(Assigned task) The answer is all of the data, repeated exactly.

===== Data extracts

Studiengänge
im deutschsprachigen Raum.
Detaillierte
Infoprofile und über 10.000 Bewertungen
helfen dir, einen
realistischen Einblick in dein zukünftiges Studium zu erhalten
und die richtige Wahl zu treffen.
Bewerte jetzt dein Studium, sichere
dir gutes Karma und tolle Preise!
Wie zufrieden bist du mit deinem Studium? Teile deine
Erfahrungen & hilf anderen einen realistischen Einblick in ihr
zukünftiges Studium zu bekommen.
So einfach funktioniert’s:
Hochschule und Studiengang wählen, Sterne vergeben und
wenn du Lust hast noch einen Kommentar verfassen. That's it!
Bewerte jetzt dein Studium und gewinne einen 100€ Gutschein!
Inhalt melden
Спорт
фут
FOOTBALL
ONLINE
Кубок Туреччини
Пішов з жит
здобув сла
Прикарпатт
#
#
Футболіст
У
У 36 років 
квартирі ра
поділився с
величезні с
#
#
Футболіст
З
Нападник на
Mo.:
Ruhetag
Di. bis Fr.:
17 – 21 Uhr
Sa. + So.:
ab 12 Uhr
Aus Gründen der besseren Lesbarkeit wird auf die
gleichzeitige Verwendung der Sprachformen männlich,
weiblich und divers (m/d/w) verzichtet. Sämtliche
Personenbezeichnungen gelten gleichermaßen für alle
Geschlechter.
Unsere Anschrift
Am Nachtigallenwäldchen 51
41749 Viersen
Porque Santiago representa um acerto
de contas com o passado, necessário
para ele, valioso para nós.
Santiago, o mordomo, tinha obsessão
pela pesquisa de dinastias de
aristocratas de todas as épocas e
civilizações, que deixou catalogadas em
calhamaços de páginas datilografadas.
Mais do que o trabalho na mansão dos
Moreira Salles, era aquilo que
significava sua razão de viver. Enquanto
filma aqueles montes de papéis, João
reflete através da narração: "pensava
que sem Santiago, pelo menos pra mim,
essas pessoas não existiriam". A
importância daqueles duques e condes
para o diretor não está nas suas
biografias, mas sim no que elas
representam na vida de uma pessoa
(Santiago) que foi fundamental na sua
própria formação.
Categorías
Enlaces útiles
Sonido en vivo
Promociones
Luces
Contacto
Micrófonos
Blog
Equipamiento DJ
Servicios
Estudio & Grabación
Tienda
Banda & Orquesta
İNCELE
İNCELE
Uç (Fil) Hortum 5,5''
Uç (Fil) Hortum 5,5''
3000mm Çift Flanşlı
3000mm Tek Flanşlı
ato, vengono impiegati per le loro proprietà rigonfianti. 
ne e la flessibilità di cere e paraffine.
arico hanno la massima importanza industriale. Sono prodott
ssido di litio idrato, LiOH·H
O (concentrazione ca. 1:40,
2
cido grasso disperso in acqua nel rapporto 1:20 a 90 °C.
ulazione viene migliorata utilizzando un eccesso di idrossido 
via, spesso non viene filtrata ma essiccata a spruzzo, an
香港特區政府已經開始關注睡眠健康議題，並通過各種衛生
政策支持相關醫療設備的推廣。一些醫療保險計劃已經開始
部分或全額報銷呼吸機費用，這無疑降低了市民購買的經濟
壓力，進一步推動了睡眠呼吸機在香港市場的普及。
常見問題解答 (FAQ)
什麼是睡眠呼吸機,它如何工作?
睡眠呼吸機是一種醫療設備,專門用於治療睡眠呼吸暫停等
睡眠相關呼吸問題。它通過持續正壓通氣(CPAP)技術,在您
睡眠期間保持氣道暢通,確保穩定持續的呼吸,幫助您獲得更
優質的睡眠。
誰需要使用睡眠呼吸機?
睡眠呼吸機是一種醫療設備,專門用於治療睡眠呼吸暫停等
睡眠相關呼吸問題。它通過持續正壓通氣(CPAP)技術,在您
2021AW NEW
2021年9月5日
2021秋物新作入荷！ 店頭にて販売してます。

==========

(Your solution)
Studiengänge
im deutschsprachigen Raum.
Detaillierte
Infoprofile und über 10.000 Bewertungen
helfen dir, einen
realistischen Einblick in dein zukünftiges Studium zu erhalten
und die richtige Wahl zu treffen.
Bewerte jetzt dein Studium, sichere
dir gutes Karma und tolle Preise!
Wie zufrieden bist du mit deinem Studium? Teile deine
Erfahrungen & hilf anderen einen realistischen Einblick in ihr
zukünftiges Studium zu bekommen.
So einfach funktioniert’s:
Hochschule und Studiengang wählen, Sterne vergeben und
wenn du Lust hast noch einen Kommentar verfassen. That's it!
Bewerte jetzt dein Studium und gewinne einen 100€ Gutschein!
Inhalt melden
Спорт
фут
FOOTBALL
ONLINE
Кубок Туреччини
Пішов з жит
здобув сла
Прикарпатт
#
#
Футболіст
У
У 36 років 
квартирі ра
поділився с
величезні с
#
#
Футболіст
З
Нападник на
Mo.:
Ruhetag
Di. bis Fr.:
17 – 21 Uhr
Sa. + So.:
ab 12 Uhr
Aus Gründen der besseren Lesbarkeit wird auf die
gleichzeitige Verwendung der Sprachformen männlich,
weiblich und divers (m/d/w) verzichtet. Sämtliche
Personenbezeichnungen gelten gleichermaßen für alle
Geschlechter.
Unsere Anschrift
Am Nachtigallenwäldchen 51
41749 Viersen
Porque Santiago representa um acerto
de contas com o passado, necessário
para ele, valioso para nós.
Santiago, o mordomo, tinha obsessão
pela pesquisa de dinastias de
aristocratas de todas as épocas e
civilizações, que deixou catalogadas em
calhamaços de páginas datilografadas.
Mais do que o trabalho na mansão dos
Moreira Salles, era aquilo que
significava sua razão de viver. Enquanto
filma aqueles montes de papéis, João
reflete através da narração: "pensava
que sem Santiago, pelo menos pra mim,
essas pessoas não existiriam". A
importância daqueles duques e condes
para o diretor não está nas suas
biografias, mas sim no que elas
representam na vida de uma pessoa
(Santiago) que foi fundamental na sua
própria formação.
Categorías
Enlaces útiles
Sonido en vivo
Promociones
Luces
Contacto
Micrófonos
Blog
Equipamiento DJ
Servicios
Estudio & Grabación
Tienda
Banda & Orquesta
İNCELE
İNCELE
Uç (Fil) Hortum 5,5''
Uç (Fil) Hortum 5,5''
3000mm Çift Flanşlı
3000mm Tek Flanşlı
ato, vengono impiegati per le loro proprietà rigonfianti. 
ne e la flessibilità di cere e paraffine.
arico hanno la massima importanza industriale. Sono prodott
ssido di litio idrato, LiOH·H
O (concentrazione ca. 1:40,
2
cido grasso disperso in acqua nel rapporto 1:20 a 90 °C.
ulazione viene migliorata utilizzando un eccesso di idrossido 
via, spesso non viene filtrata ma essiccata a spruzzo, an
香港特區政府已經開始關注睡眠健康議題，並通過各種衛生
政策支持相關醫療設備的推廣。一些醫療保險計劃已經開始
部分或全額報銷呼吸機費用，這無疑降低了市民購買的經濟
壓力，進一步推動了睡眠呼吸機在香港市場的普及。
常見問題解答 (FAQ)
什麼是睡眠呼吸機,它如何工作?
睡眠呼吸機是一種醫療設備,專門用於治療睡眠呼吸暫停等
睡眠相關呼吸問題。它通過持續正壓通氣(CPAP)技術,在您
睡眠期間保持氣道暢通,確保穩定持續的呼吸,幫助您獲得更
優質的睡眠。
誰需要使用睡眠呼吸機?
睡眠呼吸機是一種醫療設備,專門用於治療睡眠呼吸暫停等
睡眠相關呼吸問題。它通過持續正壓通氣(CPAP)技術,在您
2021AW NEW
2021年9月5日
2021秋物新作入荷！ 店頭にて販売してます。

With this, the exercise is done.